Boothbay Harbor’s shipbuilding heritage dates back more than 200 years when local residents traded lumber and fish for spices and rum from the West Indies. The brisk trade gave rise to regional boatyards and a growing need for large cargo ships. Although no one knows for sure, local historians estimate that 5,000 boats have been built in the region during the last two centuries, with hundreds of those being windjammers.

Today, rather than transporting cargo, the grand windjammers carry passengers on multi-day tours of the Maine coast. Many of the ships take part in Windjammer Days, a popular event for visiting ship captains and their customers as well as lifelong residents of the maritime town.

“If you look at pictures from the late 1800s, the harbor was full of these boats,” says Jim Jones, 53, a second-generation Boothbay Harbor boatbuilder. “It’s great to have them back.”

Jones works at the Boothbay Harbor Shipyard, which was founded in 1869 as the Townsend Marine Railway. “The popularity of Windjammer Days shows there’s still a lot of interest in these boats,” he says.

The idea for the festival was born in 1962 when local sea captain David Dash noticed the attention that three schooners, waiting out the ocean fog in the harbor, were generating. A year later, Dash arranged to have five windjammers on hand, and Windjammer Days was born.

And while the festival highlights the town’s boatbuilding history, it also celebrates the present. “Boatbuilding is still very important to the area,” says Seepe, noting that the area is home to 10 shipyards. “In fact, visitors to the festival can tour a real working shipyard,” she adds.

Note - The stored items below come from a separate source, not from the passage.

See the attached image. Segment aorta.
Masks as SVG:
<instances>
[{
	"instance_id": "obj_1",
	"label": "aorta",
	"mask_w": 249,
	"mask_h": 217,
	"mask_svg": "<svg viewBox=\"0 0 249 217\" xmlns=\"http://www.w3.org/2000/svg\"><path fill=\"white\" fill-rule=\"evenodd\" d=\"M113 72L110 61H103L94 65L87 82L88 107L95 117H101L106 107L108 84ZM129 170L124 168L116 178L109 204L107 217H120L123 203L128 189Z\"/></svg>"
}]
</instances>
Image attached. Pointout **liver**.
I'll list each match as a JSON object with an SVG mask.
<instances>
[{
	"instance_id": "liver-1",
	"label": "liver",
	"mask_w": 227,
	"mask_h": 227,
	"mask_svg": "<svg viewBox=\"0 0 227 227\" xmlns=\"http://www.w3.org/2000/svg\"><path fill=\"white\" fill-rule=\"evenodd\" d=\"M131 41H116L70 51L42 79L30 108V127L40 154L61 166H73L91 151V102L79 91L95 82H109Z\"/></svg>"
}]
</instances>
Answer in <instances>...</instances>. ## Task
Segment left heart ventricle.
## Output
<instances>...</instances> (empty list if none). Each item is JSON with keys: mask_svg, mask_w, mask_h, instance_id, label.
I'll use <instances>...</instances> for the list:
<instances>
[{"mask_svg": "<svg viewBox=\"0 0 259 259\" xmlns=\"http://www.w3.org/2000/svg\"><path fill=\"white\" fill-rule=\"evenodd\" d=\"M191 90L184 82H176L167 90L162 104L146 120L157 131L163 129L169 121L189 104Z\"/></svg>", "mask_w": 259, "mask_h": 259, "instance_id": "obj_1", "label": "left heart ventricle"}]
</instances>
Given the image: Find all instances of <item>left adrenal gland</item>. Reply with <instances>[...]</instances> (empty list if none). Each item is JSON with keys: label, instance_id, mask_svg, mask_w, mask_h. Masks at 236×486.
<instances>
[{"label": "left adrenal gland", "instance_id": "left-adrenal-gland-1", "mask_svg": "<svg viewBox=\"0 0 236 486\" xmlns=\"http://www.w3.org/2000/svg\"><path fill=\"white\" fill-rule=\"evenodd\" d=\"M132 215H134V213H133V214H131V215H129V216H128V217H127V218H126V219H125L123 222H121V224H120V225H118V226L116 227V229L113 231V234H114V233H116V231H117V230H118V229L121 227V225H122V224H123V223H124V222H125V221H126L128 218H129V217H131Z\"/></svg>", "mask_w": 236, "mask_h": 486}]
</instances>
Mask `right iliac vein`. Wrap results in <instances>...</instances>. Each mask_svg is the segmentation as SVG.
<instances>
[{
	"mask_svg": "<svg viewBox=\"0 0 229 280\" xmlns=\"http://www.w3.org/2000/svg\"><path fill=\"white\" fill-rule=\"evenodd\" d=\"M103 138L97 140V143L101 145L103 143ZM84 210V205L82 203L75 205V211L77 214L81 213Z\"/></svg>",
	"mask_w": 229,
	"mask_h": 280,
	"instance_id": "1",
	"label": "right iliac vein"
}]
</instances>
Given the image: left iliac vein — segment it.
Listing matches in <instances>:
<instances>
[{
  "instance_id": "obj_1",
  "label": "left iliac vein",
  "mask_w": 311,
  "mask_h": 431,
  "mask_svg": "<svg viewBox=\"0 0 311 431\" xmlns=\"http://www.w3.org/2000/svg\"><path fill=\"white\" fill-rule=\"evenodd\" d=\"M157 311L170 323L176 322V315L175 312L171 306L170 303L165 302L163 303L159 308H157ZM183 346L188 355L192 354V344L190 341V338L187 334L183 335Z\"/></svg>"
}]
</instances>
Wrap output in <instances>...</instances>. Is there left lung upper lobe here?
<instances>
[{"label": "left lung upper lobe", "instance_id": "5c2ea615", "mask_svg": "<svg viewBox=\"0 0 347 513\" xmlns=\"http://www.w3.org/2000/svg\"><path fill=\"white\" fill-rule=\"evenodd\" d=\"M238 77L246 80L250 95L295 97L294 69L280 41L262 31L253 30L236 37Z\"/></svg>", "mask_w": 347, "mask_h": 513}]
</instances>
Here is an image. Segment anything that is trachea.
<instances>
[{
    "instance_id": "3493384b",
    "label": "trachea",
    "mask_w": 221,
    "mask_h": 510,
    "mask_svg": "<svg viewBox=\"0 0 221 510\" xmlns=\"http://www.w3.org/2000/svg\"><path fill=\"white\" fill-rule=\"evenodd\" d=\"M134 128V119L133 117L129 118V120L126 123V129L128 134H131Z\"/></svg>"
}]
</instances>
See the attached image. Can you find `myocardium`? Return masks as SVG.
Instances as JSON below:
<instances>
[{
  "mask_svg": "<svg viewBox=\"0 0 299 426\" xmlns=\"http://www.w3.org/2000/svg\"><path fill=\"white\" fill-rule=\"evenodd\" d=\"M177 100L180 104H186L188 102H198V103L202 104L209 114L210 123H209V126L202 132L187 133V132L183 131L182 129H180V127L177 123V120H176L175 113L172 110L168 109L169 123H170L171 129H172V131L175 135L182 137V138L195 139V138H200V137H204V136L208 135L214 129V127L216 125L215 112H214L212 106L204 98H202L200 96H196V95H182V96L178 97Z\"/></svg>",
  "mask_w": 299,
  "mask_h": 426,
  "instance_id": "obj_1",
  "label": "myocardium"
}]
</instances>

Over the last decade, the Boothbay Harbor Shipyard, one of two shipyards that offer public tours, has built some 14 boats and restored eight others. In 2006, the shipyard, which specializes in wooden boat construction, was commissioned to build a replica of the Discovery for the 400th anniversary of the founding of Jamestown, Va. Last year, the company finished a 14-month restoration of the HMS Bounty, originally built for the 1962 film Mutiny on the Bounty.

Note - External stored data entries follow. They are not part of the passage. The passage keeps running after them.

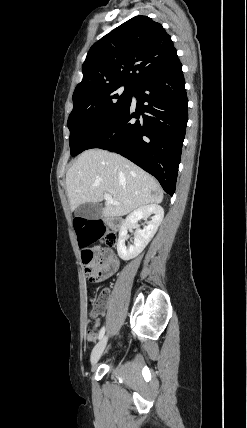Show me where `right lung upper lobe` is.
Segmentation results:
<instances>
[{
	"mask_svg": "<svg viewBox=\"0 0 247 428\" xmlns=\"http://www.w3.org/2000/svg\"><path fill=\"white\" fill-rule=\"evenodd\" d=\"M170 35L147 16H136L91 46L73 98L115 86L138 87L177 58Z\"/></svg>",
	"mask_w": 247,
	"mask_h": 428,
	"instance_id": "1",
	"label": "right lung upper lobe"
}]
</instances>
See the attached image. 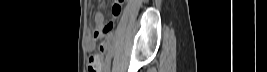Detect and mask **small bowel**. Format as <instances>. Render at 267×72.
Listing matches in <instances>:
<instances>
[{
  "label": "small bowel",
  "mask_w": 267,
  "mask_h": 72,
  "mask_svg": "<svg viewBox=\"0 0 267 72\" xmlns=\"http://www.w3.org/2000/svg\"><path fill=\"white\" fill-rule=\"evenodd\" d=\"M119 2H120V4H119L120 10L118 12L114 10L115 3L112 6V17L113 18L110 21H115L119 17V15L121 14L123 1H119ZM93 24H94V32H93L92 38L87 43L88 50L92 51L95 47V40H97L99 38H103V37H106V40L104 42L105 47L107 48V50H110L111 45H112V36L110 33H106L104 31V28H105L107 23L105 24L104 16L102 13H96L94 15Z\"/></svg>",
  "instance_id": "c3829d8e"
}]
</instances>
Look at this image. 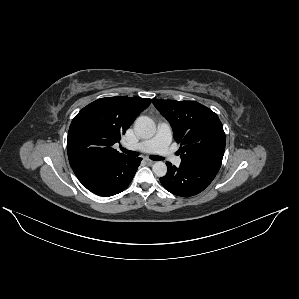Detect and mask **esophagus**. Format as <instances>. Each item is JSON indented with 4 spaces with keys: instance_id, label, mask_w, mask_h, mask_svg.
<instances>
[{
    "instance_id": "esophagus-1",
    "label": "esophagus",
    "mask_w": 299,
    "mask_h": 299,
    "mask_svg": "<svg viewBox=\"0 0 299 299\" xmlns=\"http://www.w3.org/2000/svg\"><path fill=\"white\" fill-rule=\"evenodd\" d=\"M145 162L148 164V165H153L155 163V161H152L148 158L145 159Z\"/></svg>"
}]
</instances>
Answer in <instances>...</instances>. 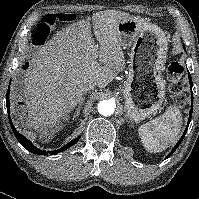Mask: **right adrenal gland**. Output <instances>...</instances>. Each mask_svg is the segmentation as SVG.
Returning <instances> with one entry per match:
<instances>
[{
	"instance_id": "obj_1",
	"label": "right adrenal gland",
	"mask_w": 199,
	"mask_h": 199,
	"mask_svg": "<svg viewBox=\"0 0 199 199\" xmlns=\"http://www.w3.org/2000/svg\"><path fill=\"white\" fill-rule=\"evenodd\" d=\"M84 99H85V98H82V100L80 101L78 107L76 108L75 116H77V115L79 114L80 109H81V107H82V104H83V102H84Z\"/></svg>"
}]
</instances>
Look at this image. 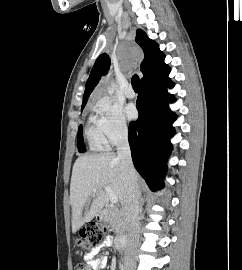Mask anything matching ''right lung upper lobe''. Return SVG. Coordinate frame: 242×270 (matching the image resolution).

“I’ve never worked on anything that big before,” says Jones of the 180-foot-long Bounty.

In addition to the windjammers, the festival features a number of other attractions, including a large crafts fair, a fireworks display over the harbor, tours of a U.S. Coast Guard station and a street parade.

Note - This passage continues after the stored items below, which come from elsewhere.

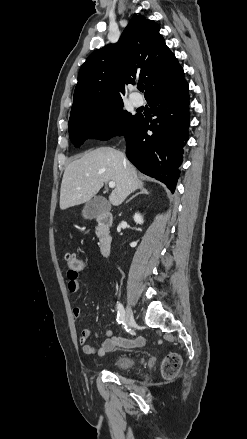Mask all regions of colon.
I'll return each mask as SVG.
<instances>
[{
	"label": "colon",
	"mask_w": 247,
	"mask_h": 439,
	"mask_svg": "<svg viewBox=\"0 0 247 439\" xmlns=\"http://www.w3.org/2000/svg\"><path fill=\"white\" fill-rule=\"evenodd\" d=\"M69 270L81 272L85 269V262L74 254L66 255ZM181 367V358L176 353L168 354L162 363V375L165 379L171 380L176 377Z\"/></svg>",
	"instance_id": "obj_1"
}]
</instances>
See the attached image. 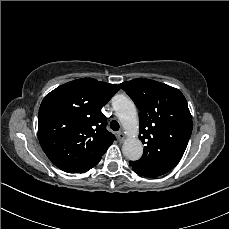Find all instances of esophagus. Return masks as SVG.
<instances>
[{
  "label": "esophagus",
  "mask_w": 229,
  "mask_h": 229,
  "mask_svg": "<svg viewBox=\"0 0 229 229\" xmlns=\"http://www.w3.org/2000/svg\"><path fill=\"white\" fill-rule=\"evenodd\" d=\"M118 138H119V141H120V142L124 141L125 138H126L125 133H124L123 131H119V132H118Z\"/></svg>",
  "instance_id": "1"
}]
</instances>
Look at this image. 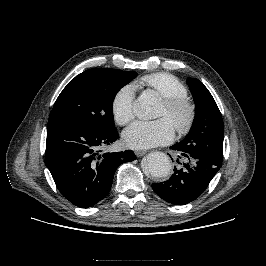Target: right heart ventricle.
I'll use <instances>...</instances> for the list:
<instances>
[{
	"label": "right heart ventricle",
	"instance_id": "1",
	"mask_svg": "<svg viewBox=\"0 0 266 266\" xmlns=\"http://www.w3.org/2000/svg\"><path fill=\"white\" fill-rule=\"evenodd\" d=\"M136 85L146 86L162 98L187 95L186 86L174 75L164 72L145 75L136 82Z\"/></svg>",
	"mask_w": 266,
	"mask_h": 266
}]
</instances>
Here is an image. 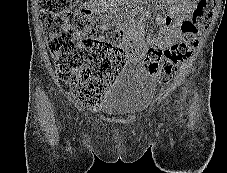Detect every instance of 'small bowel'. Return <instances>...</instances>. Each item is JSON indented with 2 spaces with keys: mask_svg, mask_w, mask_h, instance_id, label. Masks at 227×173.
I'll list each match as a JSON object with an SVG mask.
<instances>
[{
  "mask_svg": "<svg viewBox=\"0 0 227 173\" xmlns=\"http://www.w3.org/2000/svg\"><path fill=\"white\" fill-rule=\"evenodd\" d=\"M161 2L167 7V11L165 14L157 17V22L160 26L159 33L151 35L148 38V43L151 46L166 48L178 39L180 35V25L195 9L198 0H161ZM145 16L146 15H143V17L137 21H133L128 17H124L122 20L121 31L123 39L118 48L131 59H139L145 50L143 29ZM134 45L140 47V55H132L129 53L131 47Z\"/></svg>",
  "mask_w": 227,
  "mask_h": 173,
  "instance_id": "small-bowel-1",
  "label": "small bowel"
}]
</instances>
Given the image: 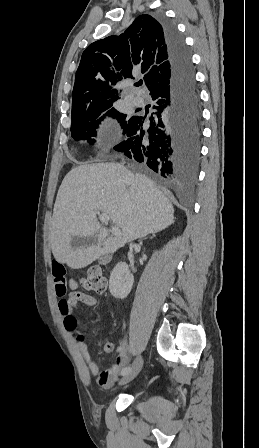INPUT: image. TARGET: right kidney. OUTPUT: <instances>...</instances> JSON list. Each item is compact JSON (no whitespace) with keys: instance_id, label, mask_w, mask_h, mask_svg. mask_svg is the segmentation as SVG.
Listing matches in <instances>:
<instances>
[{"instance_id":"1","label":"right kidney","mask_w":259,"mask_h":448,"mask_svg":"<svg viewBox=\"0 0 259 448\" xmlns=\"http://www.w3.org/2000/svg\"><path fill=\"white\" fill-rule=\"evenodd\" d=\"M134 278L130 274L129 266L126 262L116 264L109 280V290L114 298H127L132 290Z\"/></svg>"}]
</instances>
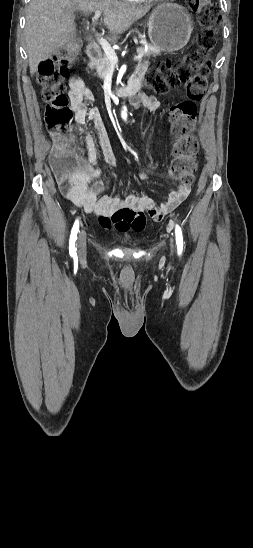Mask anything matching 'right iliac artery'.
Masks as SVG:
<instances>
[{
    "mask_svg": "<svg viewBox=\"0 0 253 548\" xmlns=\"http://www.w3.org/2000/svg\"><path fill=\"white\" fill-rule=\"evenodd\" d=\"M78 231H79V222H78V220H76L74 225H73L71 235H70V240H69V253H70L71 257H76L77 256L75 242L77 240Z\"/></svg>",
    "mask_w": 253,
    "mask_h": 548,
    "instance_id": "82829eb1",
    "label": "right iliac artery"
}]
</instances>
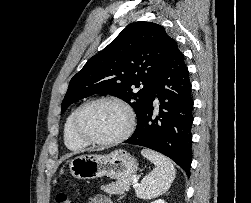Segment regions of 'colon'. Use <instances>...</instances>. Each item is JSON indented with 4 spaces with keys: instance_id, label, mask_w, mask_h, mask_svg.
Segmentation results:
<instances>
[{
    "instance_id": "5ec220e1",
    "label": "colon",
    "mask_w": 251,
    "mask_h": 203,
    "mask_svg": "<svg viewBox=\"0 0 251 203\" xmlns=\"http://www.w3.org/2000/svg\"><path fill=\"white\" fill-rule=\"evenodd\" d=\"M55 203H74L70 197L64 193V192H59L56 197H55Z\"/></svg>"
}]
</instances>
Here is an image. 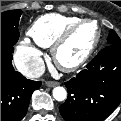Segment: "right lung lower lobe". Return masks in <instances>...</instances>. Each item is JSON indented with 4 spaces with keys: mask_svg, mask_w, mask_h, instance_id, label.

The street parade almost rivals the turnout for the windjammers, according to Laura Honey, 74, manager of the Fisherman’s Wharf Inn. “People line the streets,” says Honey, who served as grand marshal of last year’s parade. “It’s like the whole town turns out to see the homemade floats.”
Still, Windjammer Days, scheduled June 24-25, is a sailing celebration, and for Lois Bergkamp, 76, of Hudson, N.H. (pop. 24,568), the Parade of Sail keeps her coming back.

“Watching the windjammers with their large masts, it’s wonderful,” says Bergkamp, who, along with her husband, George, 84, has attended the festival for 12 years. “It’s like a picture of the way ships used to be.”